▸ Material supplied
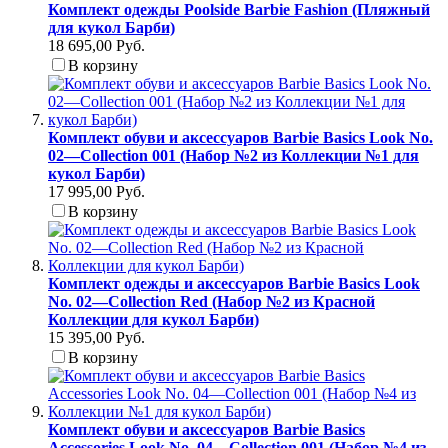
Комплект одежды Poolside Barbie Fashion (Пляжный
для кукол Барби)
18 695,00 Руб.
В корзину
Комплект обуви и аксессуаров Barbie Basics Look No.
02—Collection 001 (Набор №2 из Коллекции №1 для
кукол Барби)
17 995,00 Руб.
В корзину
Комплект одежды и аксессуаров Barbie Basics Look
No. 02—Collection Red (Набор №2 из Красной
Коллекции для кукол Барби)
15 395,00 Руб.
В корзину
Комплект обуви и аксессуаров Barbie Basics
Accessories Look No. 04—Collection 001 (Набор №4 из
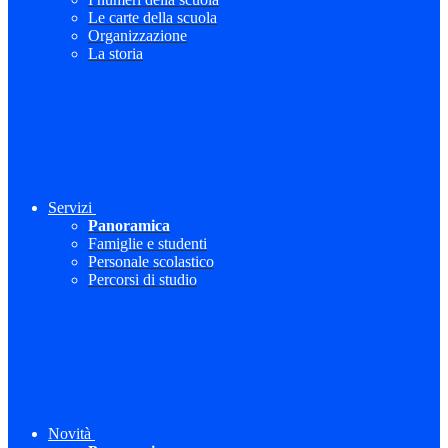
Le carte della scuola
Organizzazione
La storia
Servizi
Panoramica
Famiglie e studenti
Personale scolastico
Percorsi di studio
Novità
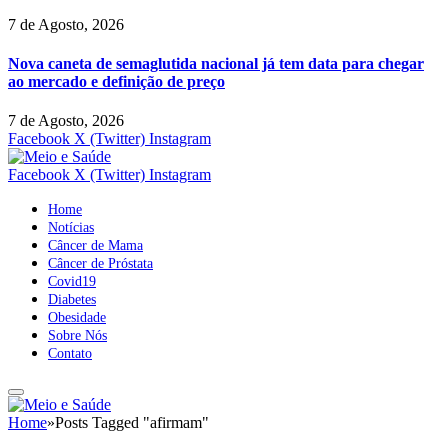
7 de Agosto, 2026
Nova caneta de semaglutida nacional já tem data para chegar
ao mercado e definição de preço
7 de Agosto, 2026
Facebook
X (Twitter)
Instagram
Facebook
X (Twitter)
Instagram
Home
Notícias
Câncer de Mama
Câncer de Próstata
Covid19
Diabetes
Obesidade
Sobre Nós
Contato
Home
»
Posts Tagged "afirmam"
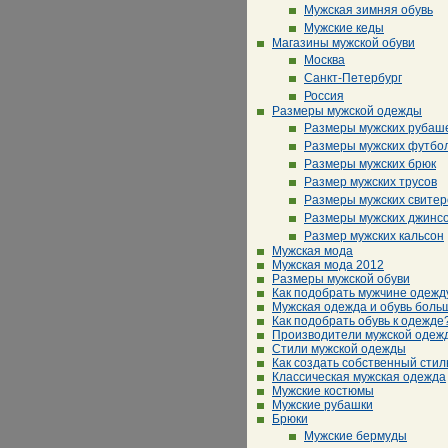
Мужская зимняя обувь
Мужские кеды
Магазины мужской обуви
Москва
Санкт-Петербург
Россия
Размеры мужской одежды
Размеры мужских рубаш
Размеры мужских футбо
Размеры мужских брюк
Размер мужских трусов
Размеры мужских свитер
Размеры мужских джинс
Размер мужских кальсон
Мужская мода
Мужская мода 2012
Размеры мужской обуви
Как подобрать мужчине одежд
Мужская одежда и обувь боль
Как подобрать обувь к одежде
Производители мужской одеж
Стили мужской одежды
Как создать собственный стил
Классическая мужская одежда
Мужские костюмы
Мужские рубашки
Брюки
Мужские бермуды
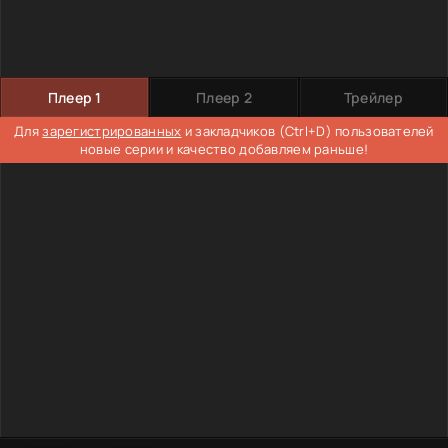
Плеер 1
Плеер 2
Трейлер
Для
зарегистрированных
и закладчиков (Ctrl+D) пользователей
новые серии и качество добавляем раньше!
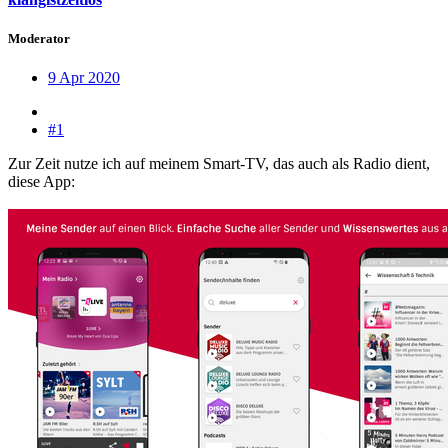
Moderator
9 Apr 2020
#1
Zur Zeit nutze ich auf meinem Smart-TV, das auch als Radio dient,
diese App:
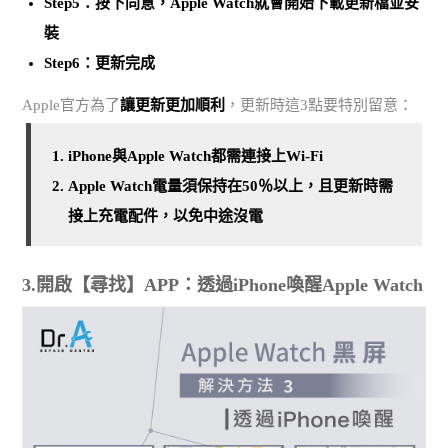
Step5：按下同意，Apple Watch就會開始下載更新檔並安
裝
Step6：更新完成
Apple官方為了
讓更新更加順利
，更新時這3點要特別留意：
iPhone與Apple Watch都需連接上Wi-Fi
Apple Watch電量須保持在50％以上，且更新時需
接上充電配件，以免中途沒電
3.開啟【尋找】APP：透過iPhone喚醒Apple Watch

▸ Task statement
Each record above should be returned unchanged, except that the pictures are dropped.

▸ Your response
Комплект одежды Poolside Barbie Fashion (Пляжный
для кукол Барби)
18 695,00 Руб.
В корзину
Комплект обуви и аксессуаров Barbie Basics Look No.
02—Collection 001 (Набор №2 из Коллекции №1 для
кукол Барби)
17 995,00 Руб.
В корзину
Комплект одежды и аксессуаров Barbie Basics Look
No. 02—Collection Red (Набор №2 из Красной
Коллекции для кукол Барби)
15 395,00 Руб.
В корзину
Комплект обуви и аксессуаров Barbie Basics
Accessories Look No. 04—Collection 001 (Набор №4 из
Le carte della scuola
Organizzazione
La storia
Servizi
Panoramica
Famiglie e studenti
Personale scolastico
Percorsi di studio
Novità
7 de Agosto, 2026
Nova caneta de semaglutida nacional já tem data para chegar
ao mercado e definição de preço
7 de Agosto, 2026
Facebook
X (Twitter)
Instagram
Facebook
X (Twitter)
Instagram
Home
Notícias
Câncer de Mama
Câncer de Próstata
Covid19
Diabetes
Obesidade
Sobre Nós
Contato
Home
»
Posts Tagged "afirmam"
Мужская зимняя обувь
Мужские кеды
Магазины мужской обуви
Москва
Санкт-Петербург
Россия
Размеры мужской одежды
Размеры мужских рубаш
Размеры мужских футбо
Размеры мужских брюк
Размер мужских трусов
Размеры мужских свитер
Размеры мужских джинс
Размер мужских кальсон
Мужская мода
Мужская мода 2012
Размеры мужской обуви
Как подобрать мужчине одежд
Мужская одежда и обувь боль
Как подобрать обувь к одежде
Производители мужской одеж
Стили мужской одежды
Как создать собственный стил
Классическая мужская одежда
Мужские костюмы
Мужские рубашки
Брюки
Мужские бермуды
Плеер 1
Плеер 2
Трейлер
Для
зарегистрированных
и закладчиков (Ctrl+D) пользователей
новые серии и качество добавляем раньше!
Moderator
9 Apr 2020
#1
Zur Zeit nutze ich auf meinem Smart-TV, das auch als Radio dient,
diese App:
Step5：按下同意，Apple Watch就會開始下載更新檔並安
裝
Step6：更新完成
Apple官方為了
讓更新更加順利
，更新時這3點要特別留意：
iPhone與Apple Watch都需連接上Wi-Fi
Apple Watch電量須保持在50％以上，且更新時需
接上充電配件，以免中途沒電
3.開啟【尋找】APP：透過iPhone喚醒Apple Watch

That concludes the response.